## Provided records
====================

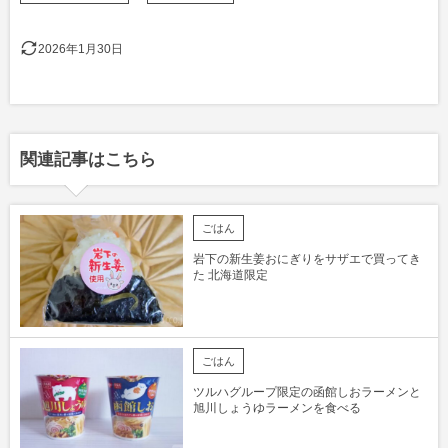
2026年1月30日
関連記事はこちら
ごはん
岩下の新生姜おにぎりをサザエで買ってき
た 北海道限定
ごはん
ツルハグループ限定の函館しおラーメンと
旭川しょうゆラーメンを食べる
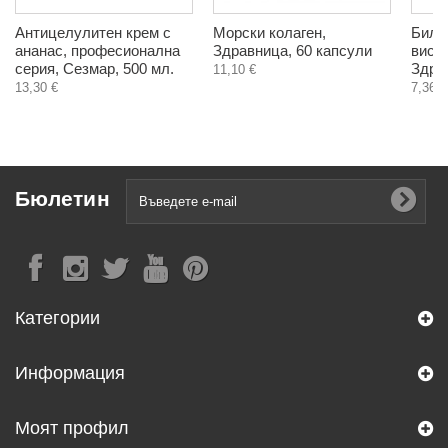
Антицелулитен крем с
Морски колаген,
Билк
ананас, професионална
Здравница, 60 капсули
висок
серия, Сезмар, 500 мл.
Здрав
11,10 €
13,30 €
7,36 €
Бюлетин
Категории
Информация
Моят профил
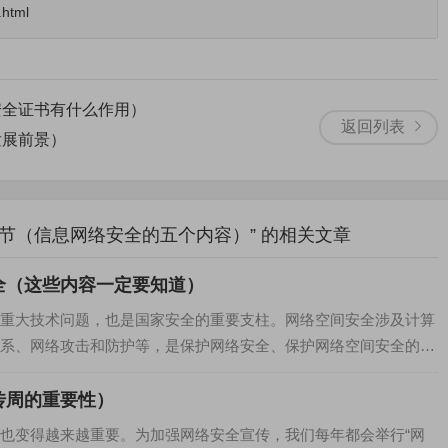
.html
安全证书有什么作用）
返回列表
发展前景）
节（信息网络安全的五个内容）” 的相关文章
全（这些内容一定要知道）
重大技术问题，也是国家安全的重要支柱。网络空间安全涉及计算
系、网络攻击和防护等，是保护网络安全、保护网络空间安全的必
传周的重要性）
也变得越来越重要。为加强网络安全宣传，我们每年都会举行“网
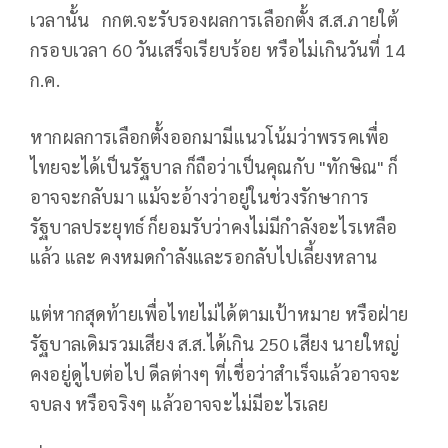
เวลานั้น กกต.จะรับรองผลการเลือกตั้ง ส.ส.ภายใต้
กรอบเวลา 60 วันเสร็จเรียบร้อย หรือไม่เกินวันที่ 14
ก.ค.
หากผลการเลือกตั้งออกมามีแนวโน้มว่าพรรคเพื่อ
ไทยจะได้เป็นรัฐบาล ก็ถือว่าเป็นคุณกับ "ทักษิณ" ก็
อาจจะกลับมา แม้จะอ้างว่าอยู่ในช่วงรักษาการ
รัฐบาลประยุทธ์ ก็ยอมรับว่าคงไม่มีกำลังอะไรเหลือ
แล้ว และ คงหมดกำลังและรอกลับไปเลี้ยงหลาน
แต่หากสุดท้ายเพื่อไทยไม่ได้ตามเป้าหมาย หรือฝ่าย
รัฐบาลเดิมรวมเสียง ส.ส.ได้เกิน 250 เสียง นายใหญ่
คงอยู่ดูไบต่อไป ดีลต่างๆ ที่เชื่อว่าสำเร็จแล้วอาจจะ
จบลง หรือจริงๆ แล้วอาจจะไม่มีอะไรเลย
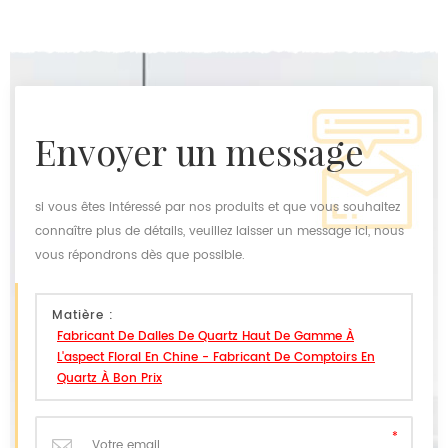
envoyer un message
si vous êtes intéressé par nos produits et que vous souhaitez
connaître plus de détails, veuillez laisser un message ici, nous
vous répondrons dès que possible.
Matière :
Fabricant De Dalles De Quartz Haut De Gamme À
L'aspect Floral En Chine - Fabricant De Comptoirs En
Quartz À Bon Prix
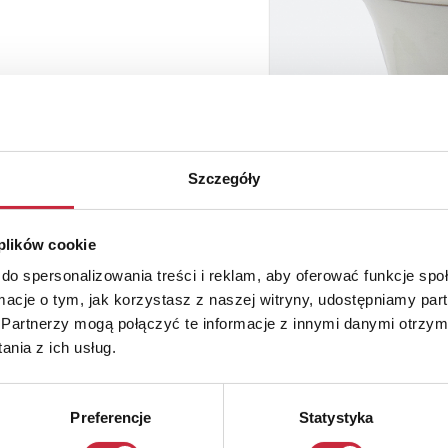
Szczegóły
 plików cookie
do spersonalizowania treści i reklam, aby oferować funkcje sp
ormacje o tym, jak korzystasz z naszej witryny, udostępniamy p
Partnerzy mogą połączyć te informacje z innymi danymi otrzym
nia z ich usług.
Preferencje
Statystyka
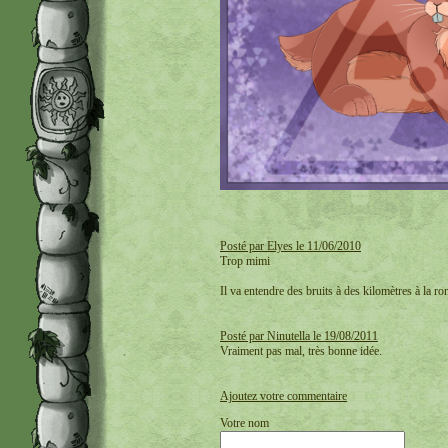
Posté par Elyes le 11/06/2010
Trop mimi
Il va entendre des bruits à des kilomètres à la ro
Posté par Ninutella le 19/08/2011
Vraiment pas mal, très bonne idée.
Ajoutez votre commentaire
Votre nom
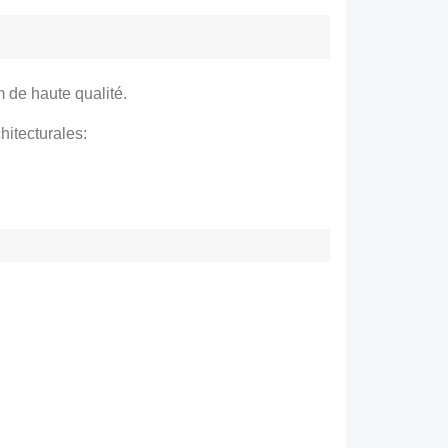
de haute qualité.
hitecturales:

====================

Whenever a line of the records above contains the word "Posté", it counts toward the total; give that total alone.

2